Rigid and Flexible Dieting

With the holidays looming, and all of the food and candy that that entails, I wanted to write a quick article post about a topic that I consider very important. In fact, it’s so important to the goal of long-term body composition changes that I wrote an entire book (A Guide to Flexible Dieting) about it.

Over the years, I’ve seen a particular pattern that is pretty endemic among the body obsessed: that is what dietary behavior researchers would call rigid dieting patterns (restrained dieting might be a little more accurate here but I don’t want to get into the distinction that deeply).

Rigid dieters are the folks who are, to some degree or another, always controlling their overall food intake.
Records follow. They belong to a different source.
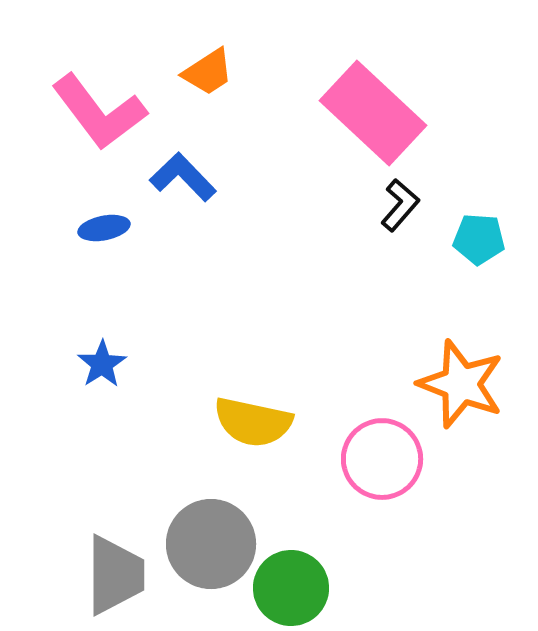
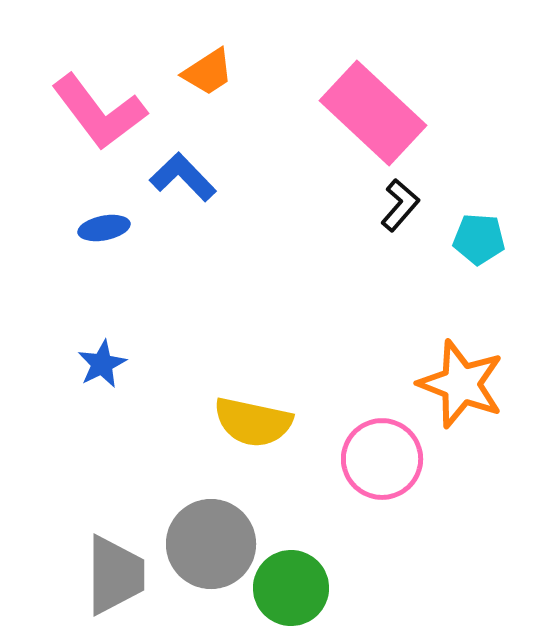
blue star: rotated 6 degrees clockwise
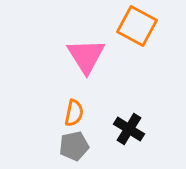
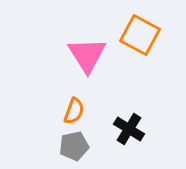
orange square: moved 3 px right, 9 px down
pink triangle: moved 1 px right, 1 px up
orange semicircle: moved 2 px up; rotated 8 degrees clockwise
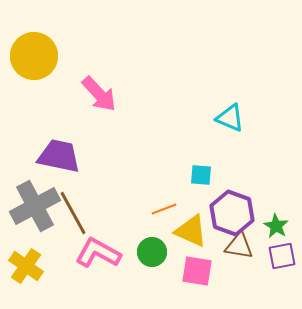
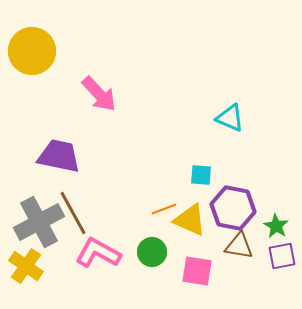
yellow circle: moved 2 px left, 5 px up
gray cross: moved 4 px right, 16 px down
purple hexagon: moved 1 px right, 5 px up; rotated 9 degrees counterclockwise
yellow triangle: moved 1 px left, 11 px up
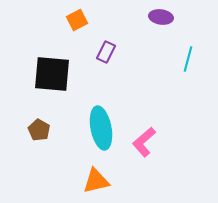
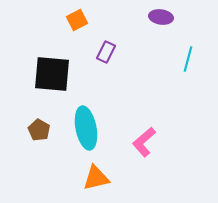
cyan ellipse: moved 15 px left
orange triangle: moved 3 px up
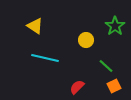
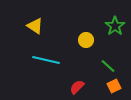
cyan line: moved 1 px right, 2 px down
green line: moved 2 px right
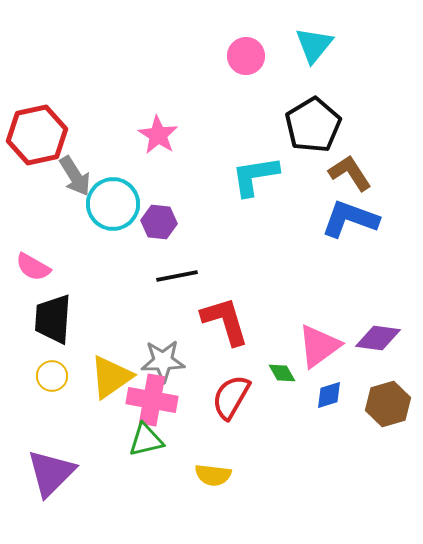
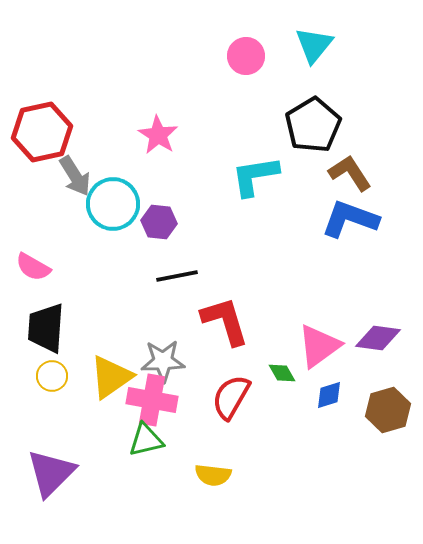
red hexagon: moved 5 px right, 3 px up
black trapezoid: moved 7 px left, 9 px down
brown hexagon: moved 6 px down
They never relax, they never allow themselves to ‘cheat’ (a term I dislike for various reasons). And, sort of like the type of athlete I talked about in Goal vs. Process Oriented Athletes: Part 1 before, they often see better short-term results.

The problem is that, if something happens and they go off their diet for whatever reason, they end up going completely off their diet. Contest bodybuilders have some of the worst problems with this, 12-16 weeks of total deprivation leads into a 4-6 week food orgy where weight and fat are both regained rapidly, no training is done, etc. The cycle repeats annually.

In research, extremely rigid dieters are often heavier (mainly because of the cheats and binges they undergo when they break their diets) and often have poorer long-term success than what are called flexible dieters.

Flexible dieters allow for, well, flexibility in their lives. They realize that a little bit of something that isn’t ‘on their diet’ is no big deal in the big scheme of things, they often weigh less, etc. In my experience, while the short-term results may not be as great, the long-term results are usually better.